Perdi-o de vista há mais de 40 anos. Era meu colega na Caixa Geral de Depósitos, no Calhariz, em Lisboa, quando para ali fui trabalhar em 1971. Embora mais velho, mais "graduado" na profissão, tornámo-nos próximos, desde muito cedo.
Era um homem um tanto abrutalhado, tinha sido condutor da Carris e, da natureza da profissão, ficara-lhe uma atitude política que rimava com a minha. Almoçávamos muitas vezes em grupo no antigo 1° de maio, na Casa da Índia ou, mais frequentemente, no Martins, uma tasca a caminho de Santa Catarina. Tinha o discurso um pouco "ajavardado", contava anedotas "pesadas", saiam-lhe graçolas fortes, com efeito amplificado pela sua voz bem sonora. Mas, no fundo, era um tipo excelente.
No dia 31 de dezembro desse mesmo ano de 1971 (45 anos hoje, caramba!), à hora do almoço na tasca do Martins, num grupo de pessoal "dos Títulos", veio à conversa a passagem de ano dessa mesma noite.
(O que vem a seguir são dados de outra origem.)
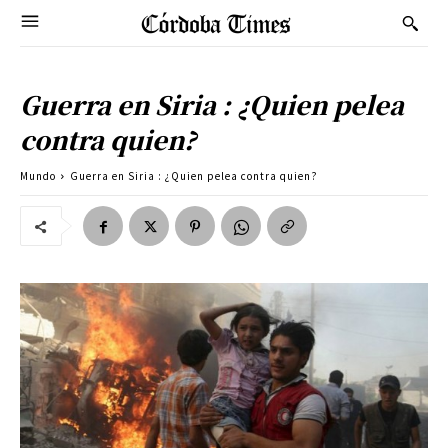
Guerra en Siria : ¿Quien pelea
contra quien?
Mundo
Guerra en Siria : ¿Quien pelea contra quien?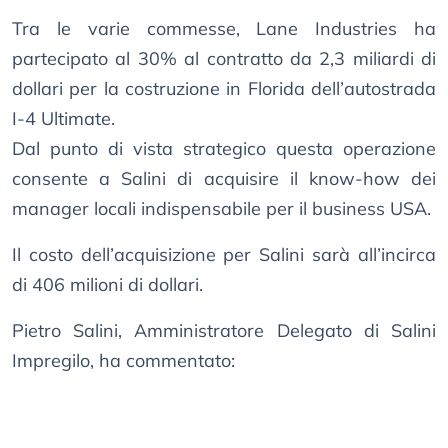
Tra le varie commesse, Lane Industries ha
partecipato al 30% al contratto da 2,3 miliardi di
dollari per la costruzione in Florida dell’autostrada
I-4 Ultimate.
Dal punto di vista strategico questa operazione
consente a Salini di acquisire il know-how dei
manager locali indispensabile per il business USA.
Il costo dell’acquisizione per Salini sarà all’incirca
di 406 milioni di dollari.
Pietro Salini, Amministratore Delegato di Salini
Impregilo, ha commentato: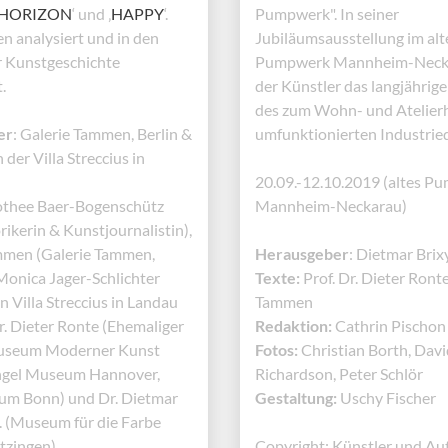
HORIZON
‘ und ‚
HAPPY
‘.
Pumpwerk". In seiner
n analysiert und in den
Jubiläumsausstellung im alt
r Kunstgeschichte
Pumpwerk Mannheim-Neckar
.
der Künstler das langjährig
des zum Wohn- und Atelier
er
: Galerie Tammen, Berlin &
umfunktionierten Industrie
der Villa Streccius in
20.09.-12.10.2019 (altes P
thee Baer-Bogenschütz
Mannheim-Neckarau)
rikerin & Kunstjournalistin),
men (Galerie Tammen,
Herausgeber
: Dietmar Brix
 Monica Jager-Schlichter
Texte:
Prof. Dr. Dieter Ront
n Villa Streccius in Landau
Tammen
 Dr. Dieter Ronte (Ehemaliger
Redaktion:
Cathrin Pischon 
useum Moderner Kunst
Fotos:
Christian Borth, Davi
ngel Museum Hannover,
Richardson, Peter Schlör
m Bonn) und Dr. Dietmar
Gestaltung:
Uschy Fischer
 (Museum für die Farbe
tzingen)
Copyright: Künstler und Au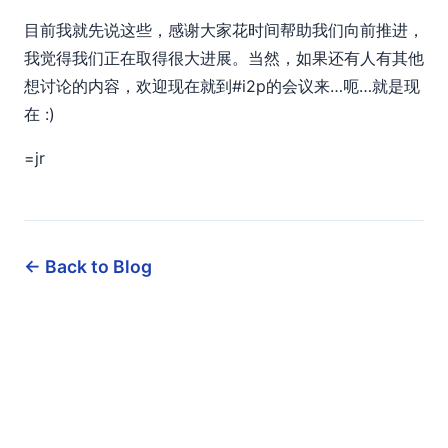
目前我就先说这些，感谢大家花时间帮助我们向前推进，
我觉得我们正在取得很大进展。当然，如果还有人有其他
想讨论的内容，欢迎现在就到#i2p的会议来…呃…就是现
在 :)
=jr
← Back to Blog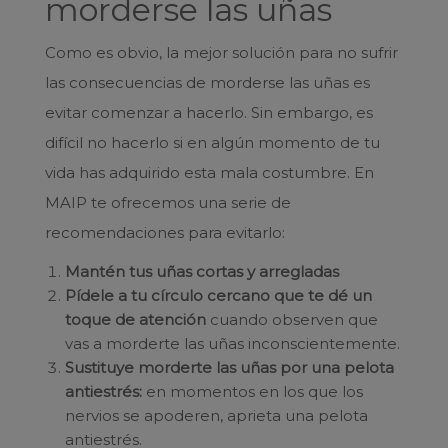
morderse las uñas
Como es obvio, la mejor solución para no sufrir
las consecuencias de morderse las uñas es
evitar comenzar a hacerlo. Sin embargo, es
difícil no hacerlo si en algún momento de tu
vida has adquirido esta mala costumbre. En
MAIP te ofrecemos una serie de
recomendaciones para evitarlo:
Mantén tus uñas cortas y
arregladas
Pídele a tu círculo cercano que te dé un
toque de atención
cuando observen que
vas a morderte las uñas inconscientemente.
Sustituye morderte las uñas por una pelota
antiestrés:
en momentos en los que los
nervios se apoderen, aprieta una pelota
antiestrés.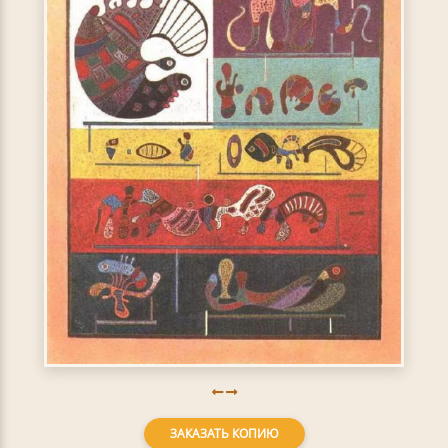
ЗАКАЗАТЬ КОПИЮ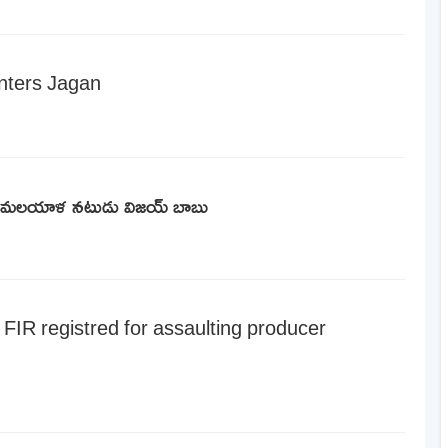
nters Jagan
ు: మలయాళ నటుడు విజయ్‌ బాబు
; FIR registred for assaulting producer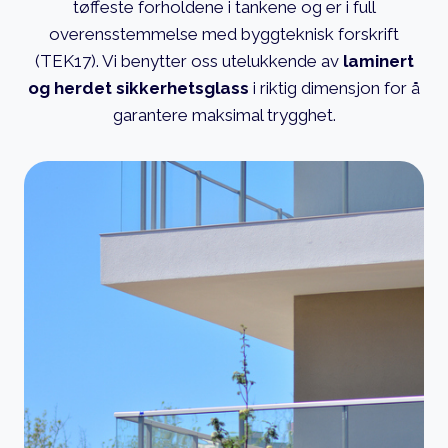
tøffeste forholdene i tankene og er i full
overensstemmelse med byggteknisk forskrift
(TEK17). Vi benytter oss utelukkende av
laminert
og herdet sikkerhetsglass
i riktig dimensjon for å
garantere maksimal trygghet.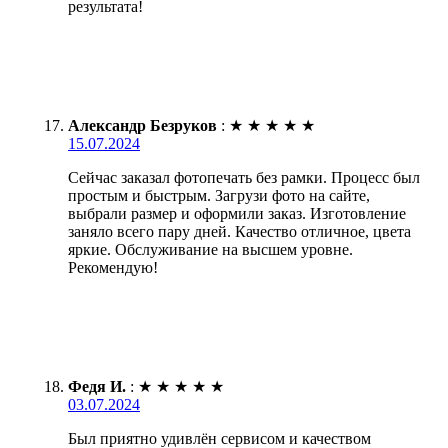
результата!
Александр Безруков
:
★
★
★
★
★
15.07.2024
Сейчас заказал фотопечать без рамки. Процесс был
простым и быстрым. Загрузи фото на сайте,
выбрали размер и оформили заказ. Изготовление
заняло всего пару дней. Качество отличное, цвета
яркие. Обслуживание на высшем уровне.
Рекомендую!
Федя И.
:
★
★
★
★
★
03.07.2024
Был приятно удивлён сервисом и качеством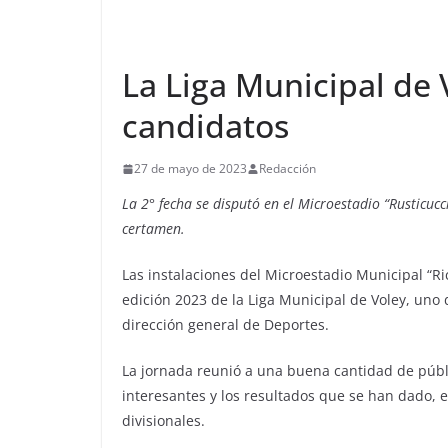
La Liga Municipal de 
candidatos
27 de mayo de 2023
Redacción
La 2° fecha se disputó en el Microestadio “Rusticucc
certamen.
Las instalaciones del Microestadio Municipal “Ric
edición 2023 de la Liga Municipal de Voley, uno
dirección general de Deportes.
La jornada reunió a una buena cantidad de públi
interesantes y los resultados que se han dado, 
divisionales.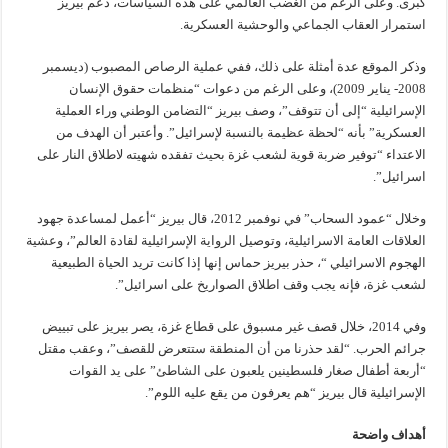
كبرى. وعلى الرغم من الغضب العالمي على هذه السياسات، دعم بيريز
استمرار العقاب الجماعي والوحشية العسكرية.
وذكر الموقع عدة أمثلة على ذلك، ففي عملية الرصاص المصبوب (ديسمبر
2008- يناير 2009)، وعلى الرغم من دعوات “منظمات حقوق الإنسان
الإسرائيلية “إلى أن تتوقف”، وصف بيريز “التضامن الوطني وراء العملية
العسكرية” بأنه “لحظة عظيمة بالنسبة لإسرائيل”. وأعتبر أن الهدف من
الاعتداء “توفير ضربة قوية لشعب غزة بحيث تفقده شهيته لاطلاق النار على
اسرائيل”.
وخلال “عمود السحاب” في نوفمبر 2012، قال بيريز “أعمل لمساعدة جهود
العلاقات العامة الاسرائيلية، وتوصيل الرواية الإسرائيلية لقادة العالم”، وعشية
الهجوم الاسرائيلي “، حذر بيريز حماس إنها إذا كانت تريد الحياة الطبيعية
لشعب غزة، فإنه يجب وقف اطلاق الصواريخ على اسرائيل”.
وفي 2014، خلال قصف غير مسبوق على قطاع غزة، يصر بيريز على تبييض
جرائم الحرب. “لقد حذرنا من أن المنطقة ستتعرض للقصف”، وعقب مقتل
“أربعة أطفال صغار فلسطينين يلعبون على الشاطئ” على يد القوات
الإسرائيلية قال بيريز “هم يعرفون من يقع عليه اللوم”.
أهداف واضحة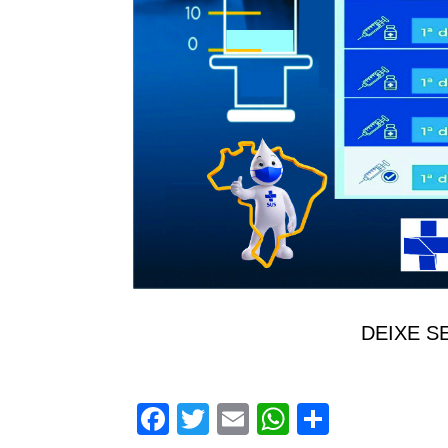
DEIXE S
Facebook
Twitter
Email
WhatsApp
Share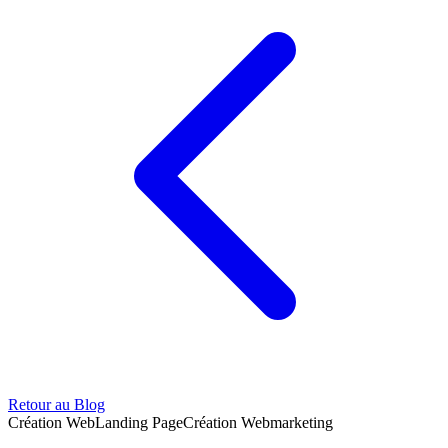
Retour au Blog
Création Web
Landing Page
Création Web
marketing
O Murta, um outro magnífico colega algarvio, senhor de um humor fino e sentido de oportunidade, virou-se para mim e disse: "Você sabe como é que aqui este nosso colega, desde há muito, faz as passagens de ano?" Eu estava ali há pouco tempo, não fazia a mais leve ideia, mas a gargalhada coletiva do grupo fez-me perceber que estava a perder alguma coisa. E o Murta prosseguiu: "Este homem não gasta champanhe no réveillon!" Eu estava cada vez mais baralhado. O tal colega sorria, deliciado com a minha crescente curiosidade. "Ó homem, conte aqui ao Seixas como é que você passa os fins de ano!", rematou o Murta.
E ele contou. Não vou repetir aqui as palavras utilizadas pelo colega, porque o blogue não tem uma bola vermelha para alertar os mais sensíveis. Só revelo que o hábito desse meu amigo era ir para a cama um quarto de hora antes da passagem de ano. E nunca ia sozinho...
Cada um passa o "reveillon" como mais gosta, não é?